Source information section start

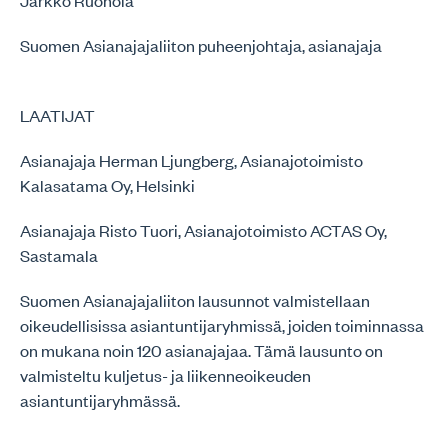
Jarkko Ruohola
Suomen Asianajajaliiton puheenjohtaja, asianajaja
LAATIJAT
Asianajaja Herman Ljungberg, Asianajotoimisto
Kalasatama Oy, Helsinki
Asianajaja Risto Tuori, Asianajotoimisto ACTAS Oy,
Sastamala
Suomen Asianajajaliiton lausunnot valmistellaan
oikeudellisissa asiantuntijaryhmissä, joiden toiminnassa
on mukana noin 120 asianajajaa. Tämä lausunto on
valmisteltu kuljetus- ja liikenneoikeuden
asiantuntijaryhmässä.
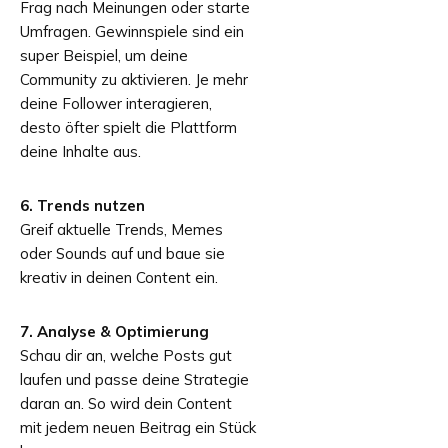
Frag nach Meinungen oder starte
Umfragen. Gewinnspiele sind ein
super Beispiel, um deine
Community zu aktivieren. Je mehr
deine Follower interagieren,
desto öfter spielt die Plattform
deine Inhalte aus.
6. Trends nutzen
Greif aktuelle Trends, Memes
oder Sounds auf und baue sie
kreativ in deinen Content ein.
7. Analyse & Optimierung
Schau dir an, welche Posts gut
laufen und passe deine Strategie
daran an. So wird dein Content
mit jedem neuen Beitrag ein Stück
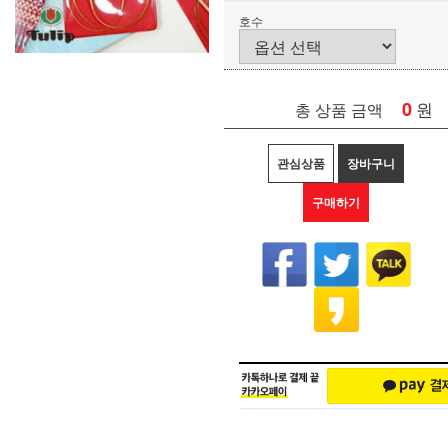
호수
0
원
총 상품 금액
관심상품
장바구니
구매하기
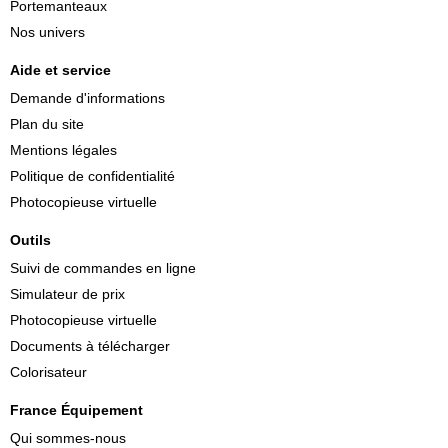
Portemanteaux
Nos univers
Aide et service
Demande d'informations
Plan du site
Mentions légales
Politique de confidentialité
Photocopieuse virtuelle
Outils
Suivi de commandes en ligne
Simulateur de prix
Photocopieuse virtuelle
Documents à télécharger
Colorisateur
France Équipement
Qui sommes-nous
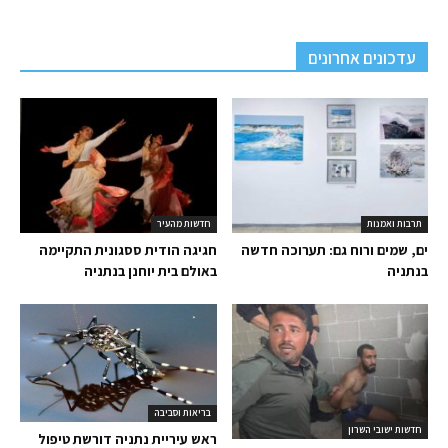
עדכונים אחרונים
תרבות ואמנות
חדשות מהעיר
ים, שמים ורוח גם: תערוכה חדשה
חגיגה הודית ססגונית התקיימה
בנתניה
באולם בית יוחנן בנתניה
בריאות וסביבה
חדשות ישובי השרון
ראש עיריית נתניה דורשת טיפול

Source information section end

Your copy should match the records word for word, with the pictures removed.

## [Response area]
Jarkko Ruohola
Suomen Asianajajaliiton puheenjohtaja, asianajaja
LAATIJAT
Asianajaja Herman Ljungberg, Asianajotoimisto
Kalasatama Oy, Helsinki
Asianajaja Risto Tuori, Asianajotoimisto ACTAS Oy,
Sastamala
Suomen Asianajajaliiton lausunnot valmistellaan
oikeudellisissa asiantuntijaryhmissä, joiden toiminnassa
on mukana noin 120 asianajajaa. Tämä lausunto on
valmisteltu kuljetus- ja liikenneoikeuden
asiantuntijaryhmässä.
Frag nach Meinungen oder starte
Umfragen. Gewinnspiele sind ein
super Beispiel, um deine
Community zu aktivieren. Je mehr
deine Follower interagieren,
desto öfter spielt die Plattform
deine Inhalte aus.
6. Trends nutzen
Greif aktuelle Trends, Memes
oder Sounds auf und baue sie
kreativ in deinen Content ein.
7. Analyse & Optimierung
Schau dir an, welche Posts gut
laufen und passe deine Strategie
daran an. So wird dein Content
mit jedem neuen Beitrag ein Stück
호수
0
원
총 상품 금액
관심상품
장바구니
구매하기
Portemanteaux
Nos univers
Aide et service
Demande d'informations
Plan du site
Mentions légales
Politique de confidentialité
Photocopieuse virtuelle
Outils
Suivi de commandes en ligne
Simulateur de prix
Photocopieuse virtuelle
Documents à télécharger
Colorisateur
France Équipement
Qui sommes-nous
עדכונים אחרונים
תרבות ואמנות
חדשות מהעיר
ים, שמים ורוח גם: תערוכה חדשה
חגיגה הודית ססגונית התקיימה
בנתניה
באולם בית יוחנן בנתניה
בריאות וסביבה
חדשות ישובי השרון
ראש עיריית נתניה דורשת טיפול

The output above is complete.